# Two more cents on the Griz 453Z



## jbertelson

Grizzly keeps getting good reviews here, especially for support and service. Glad it got there in one piece, seems like that is an issue at times…...

Alaska Jim


----------



## Brad_Nailor

Nice looking machine! Helical cutter head?


----------



## alnandy

The cutterhead on the GO453Z is composed of about 70 small carbide squares, rather than 3 or 4 knives. It is called a helical cutterhead because the carbide inserts wrap around the cutting cylinder in helical fashion. This type of cutterhead is also called a Byrd or Shelix head, or other names. This cutting arrangement virtually eliminates chipout. I planed over 200 bd. ft. of curly maple on a planer with this type of cutterhead and had ZERO chip out, despite the fact that we were hogging the material off.


----------



## Dusty56

This is where I get torn between buying the DeWalt 2-speed portable planer for nearly $700 and a real planer such as this one for twice the money but it has the Helical head and also takes 2" wider boards or panels.
For now , finances dictate that I stay with my present machine . Congratulations on your new planer : )


----------



## alnandy

The Dewalt is a very good planer. For that matter, so was my 13" Delta (the 12 1/2" Delta is junk). Both machines will do a good job, even on curly woods, if you take a light cut.
I switched to the Grizzly, because I need to run hundreds of board feet, something the Dewalt and Delta machines aren't designed for. The have universal motors, not induction motors; which means the will run hot if used hour after hour, leading to burn out.
As for the helical head, for the extra $400, it was a no-brainer. You might also want to check and see if Dewalt offers a helical cutterhead for their 13" planer, they might. You still can't run hundreds of board feet through at a time, but, if you are an occasional user, this shouldn't matter.
The 13" "lunchbox" planers are real planers; I've had no problems using my Delta for 5 years. Don't upgrade to the Grizzly, unless you have a legitimate need to. I'm not much on bragging rights.


----------



## Dusty56

Thanks and have a great day : )


----------



## markplusone

Alnandy, I have a 453Z and love the way it cleans up reclaimed lumber. Just needs a little more hitch in its getalong. The feed roller pressure is controlled by four 1"Dia. screws you access from the top of the machine.
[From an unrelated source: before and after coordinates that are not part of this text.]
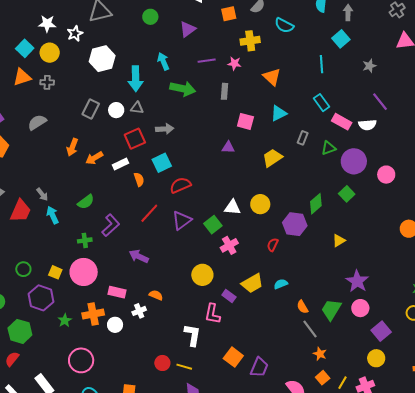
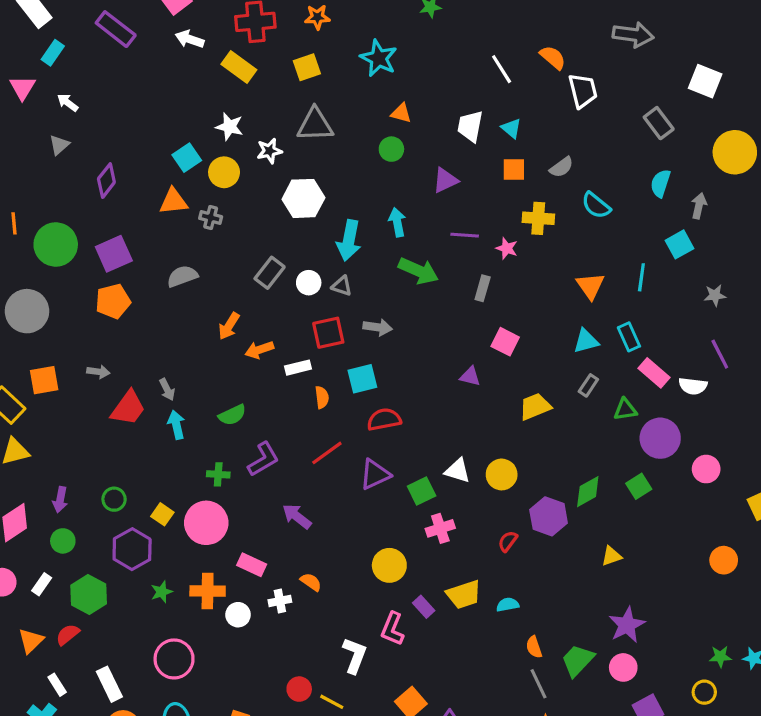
orange triangle: (272, 77) -> (590, 286), moved
cyan triangle: (279, 113) -> (586, 341), moved

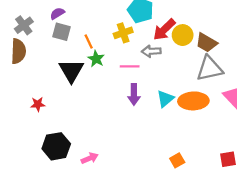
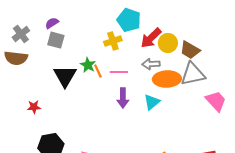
orange line: (89, 42) -> (98, 71), moved
brown semicircle: (18, 51) -> (16, 58), turned 95
gray arrow: (151, 51) -> (151, 64), moved
orange ellipse: (193, 101) -> (167, 79), moved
They take an allen wrench that was supplied by Grizzly with the machine (or one of your own). Im working pretty rough lumber so mine are tightened to where the tops of the screw are 1/16 above being flush with the top of the head. I also have my bed rollers at .020" too. It does create a big snipe but it reduces wear on the motor that can ill afford it. I think for smoother stock Grizzly recommends 0-.010" on the bed rollers. I had it like this and it made beautiful snipe free cuts. Just not good for rough lumber and hogging. (i have to take1/2"-5/8' OFF EACH BOARD!) After all the lumber Ive put through this thing, about 4-5 thousand linear ft., I just rotated the teeth for the first time. Didnt truly need it but thought it would help with the load on the motor. Alson I have found you need to clean that head with pitch and gum remover whenever you notice any buildup. Buy stock in papertowels. Youll need it. LOL. 
Despite my issue with the power, I do like running this machine


----------